Character-level seq2seq model for translation and beam search. #56337

VallabhMahajan1 · 2022-06-02T19:23:53Z

Click to expand!

Issue Type

Documentation Feature Request

Source

source

Tensorflow Version

tf 2.8

Custom Code

Yes

OS Platform and Distribution

Colab GPU

Mobile device

No response

Python version

No response

Bazel version

No response

GCC/Compiler version

No response

CUDA/cuDNN version

No response

GPU model and memory

No response

Current Behaviour?

I was trying to implement seq2seq translation model at character level along with beam search by referring the tensorflow documentation.

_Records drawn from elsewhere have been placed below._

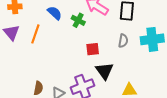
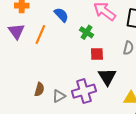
green cross: (78, 20) -> (87, 32), moved

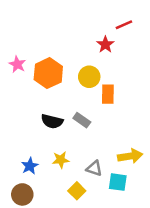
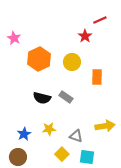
pink star: (17, 64) -> (14, 38), moved
orange rectangle: (108, 94) -> (97, 77), moved
cyan square: (118, 182) -> (87, 157), moved

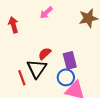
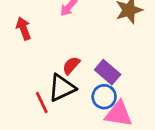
purple rectangle: (70, 60) -> (108, 72), turned -30
black triangle: (37, 69) -> (62, 88), turned 35

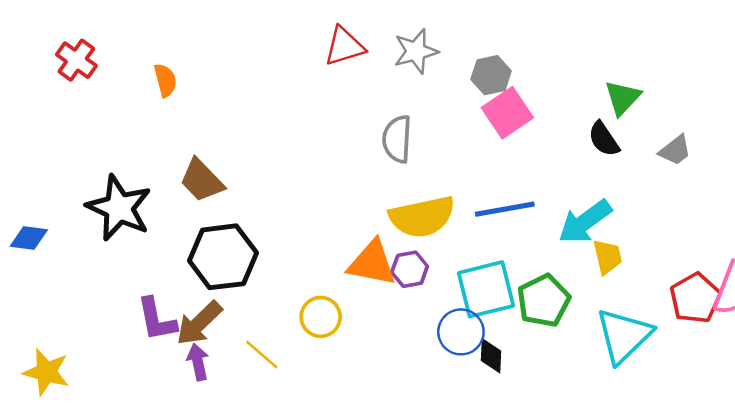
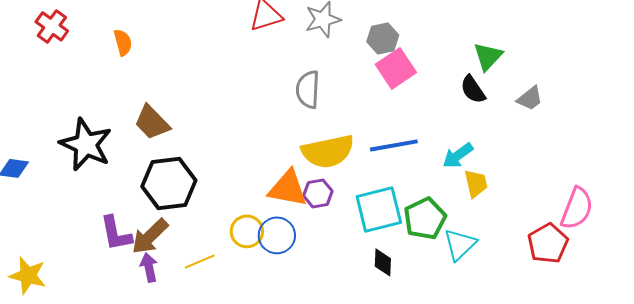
cyan arrow: (585, 222) -> (458, 155), size x0.7
red pentagon: (695, 298) -> (548, 243), moved
blue circle: (461, 332) -> (277, 235), moved
cyan triangle: (624, 336) -> (460, 244), moved, size x0.7
yellow line: (262, 354) -> (200, 261), turned -64

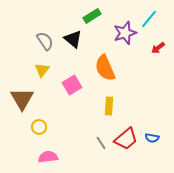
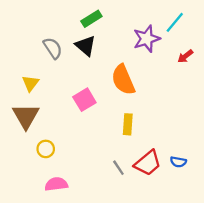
green rectangle: (92, 16) -> (91, 19), moved
yellow triangle: (42, 70) -> (30, 83), moved

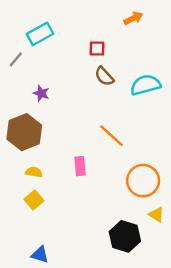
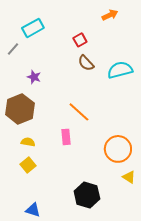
red square: (97, 48) -> (80, 40), turned -32
orange line: (112, 136) -> (79, 112), moved
black hexagon: (125, 236) -> (87, 195), moved

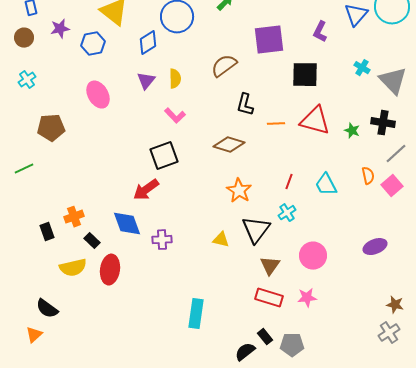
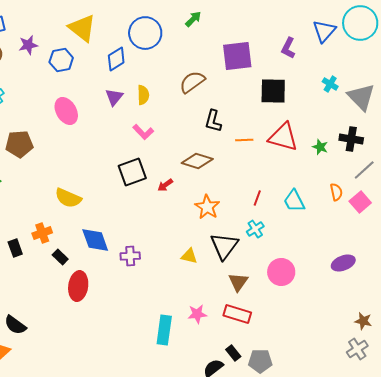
red arrow: (146, 190) -> (165, 185), moved, size x0.6
yellow semicircle: (73, 268) -> (68, 198), moved, turned 36
pink star: (307, 298) -> (197, 314), moved

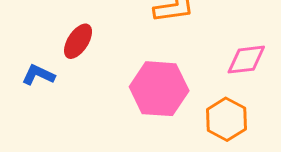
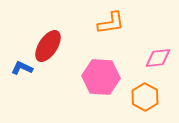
red ellipse: (78, 41) -> (48, 46), size x1.4

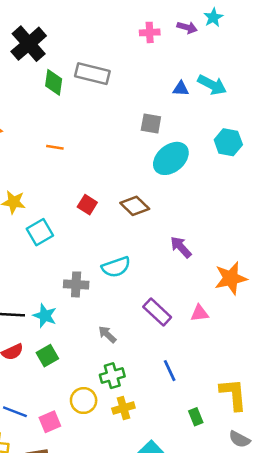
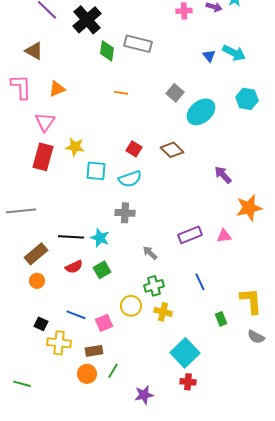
blue triangle: (181, 89) -> (209, 56), turned 48
gray square: (151, 124) -> (175, 93), moved, turned 30
orange line: (55, 147) -> (121, 93), moved
cyan square: (40, 232) -> (96, 171), turned 35
purple arrow: (181, 247) -> (223, 175), moved
cyan semicircle: (116, 267) -> (130, 179), moved
purple rectangle: (157, 312) -> (190, 235), turned -65
yellow cross: (123, 408) -> (163, 312), turned 30

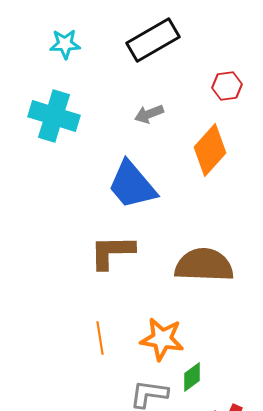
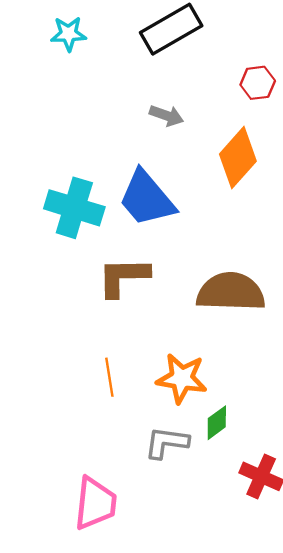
gray arrow: (149, 114) -> (167, 116), turned -140
cyan cross: (54, 116) -> (74, 208), moved

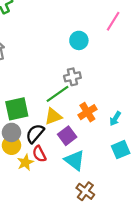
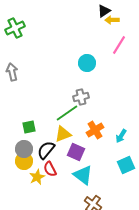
green square: (17, 109) -> (29, 127), size x0.6
purple square: (67, 136) -> (76, 152), turned -30

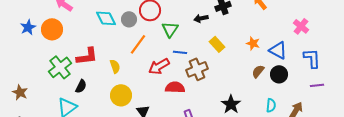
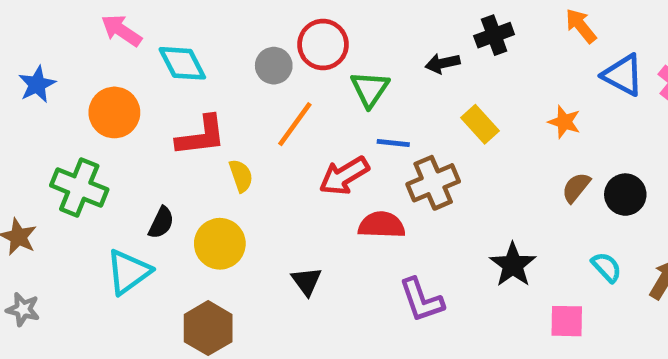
cyan diamond: (106, 18) -> (182, 63), moved
orange circle: (52, 29) -> (114, 112), moved
blue triangle: (278, 50) -> (623, 75), moved
red L-shape: (87, 56) -> (201, 136), moved
green cross: (60, 67) -> (79, 187), moved, turned -30
yellow circle: (121, 95) -> (220, 244), moved
cyan semicircle: (271, 105) -> (607, 267), turned -48

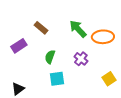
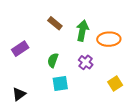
brown rectangle: (41, 28) -> (55, 23), moved
green arrow: (78, 29) -> (82, 31), turned 54

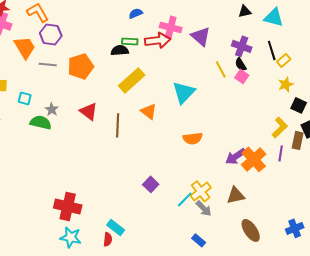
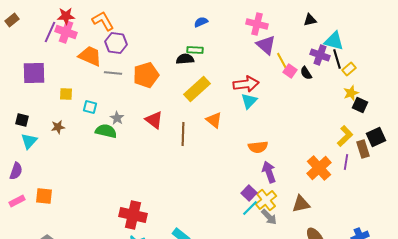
cyan triangle: (274, 17) -> (334, 41), moved
pink cross: (171, 27) -> (257, 24), moved
red arrow: (158, 40) -> (246, 84), moved
purple cross: (242, 46) -> (320, 55), moved
orange trapezoid: (25, 47) -> (90, 56), turned -35
yellow line: (221, 69) -> (282, 61), moved
pink square: (242, 76) -> (290, 71), moved
cyan triangle: (184, 92) -> (249, 101), size x0.7
black square: (299, 105) -> (360, 105), moved
brown rectangle: (298, 140) -> (363, 149), turned -30
purple arrow: (236, 156) -> (269, 172), moved, turned 105
purple square: (151, 184) -> (249, 193), moved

https://colab.research.google.com/github/tensorflow/addons/blob/master/docs/tutorials/networks_seq2seq_nmt.ipynb

For this, I changed only one parameter -- 'char_level = True' in tf.keras tokenizer. There was no issue during model training, but I'm getting error for inferences.

Standalone code to reproduce the issue

# Step 3 and Step 4
    def tokenize(self, lang):
        # lang = list of sentences in a language
        
        # print(len(lang), "example sentence: {}".format(lang[0]))
        lang_tokenizer = tf.keras.preprocessing.text.Tokenizer(filters='', oov_token='<OOV>', char_level = True)
        lang_tokenizer.fit_on_texts(lang)

        ## tf.keras.preprocessing.text.Tokenizer.texts_to_sequences converts string (w1, w2, w3, ......, wn) 
        ## to a list of correspoding integer ids of words (id_w1, id_w2, id_w3, ...., id_wn)
        tensor = lang_tokenizer.texts_to_sequences(lang) 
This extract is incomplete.